Even after the unreported-death adjustment, the analysts' Medicare centenarian enrollee list for 2012 may include some dead people with inattentive estate executors; some cases of fraud; and some people under the age of 105 affected by Medicare recordkeeping problems.

Average inflation-adjusted Medicare spending on enrollees ages 95 to 105 increased 72 percent between 1999 and 2012, to $13,634 in 2009 dollars.

The average for enrollees ages 85 to 94 increased just 50 percent over that period, to $12,588 in 2009 dollars. Spending on enrollees ages 65 to 74 increased 25 percent, to $5,601 in 2009 dollars.

Excluding spending on hospice care and skilled nursing facility care, Medicare spending on enrollees ages 95 and older tends to be lower than spending on younger enrollees, the analysts found.

In 2012, Medicare spending on services other than hospice and nursing facility care for 104-year-olds was about $6,000 in 2009 dollars, which was about the same as the average spending on 70-year-olds.

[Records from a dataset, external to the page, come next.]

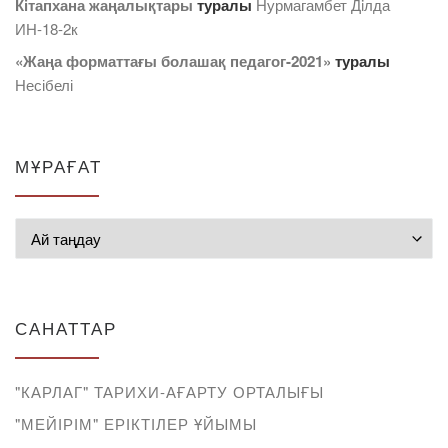
Кітапхана жаңалықтары
туралы
Нурмагамбет Дiлда
ИН-18-2к
«Жаңа форматтағы болашақ педагог-2021»
туралы
Несібелі
МҰРАҒАТ
Мұрағат
САНАТТАР
"КАРЛАГ" ТАРИХИ-АҒАРТУ ОРТАЛЫҒЫ
"МЕЙІРІМ" ЕРІКТІЛЕР ҰЙЫМЫ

In a look at how the split between traditional Medicare and Medicare Advantage might affect the results, the analysts show that Medicare enrollees over age 95 are more likely than other enrollees to be in traditional Medicare.

More than 30 percent of the 2012 enrollees in their 70s had Medicare Advantage coverage, but fewer than 25 percent of the 95-year-old enrollees had Medicare Advantage coverage, and fewer than 15 percent of the 105-year-olds had Medicare Advantage coverage. They were substantially less likely to have Medicare Advantage coverage than members of any other age group.

From 1999 to 2012, only about 0 percent to 2 percent of the members of the 95-105 age group who had traditional Medicare in any given year switched to Medicare Advantage the following year.

From 2002 to 2012, members of the 90-105 age group who had Medicare Advantage coverage were about as likely as members of other age groups to switch to traditional Medicare coverage.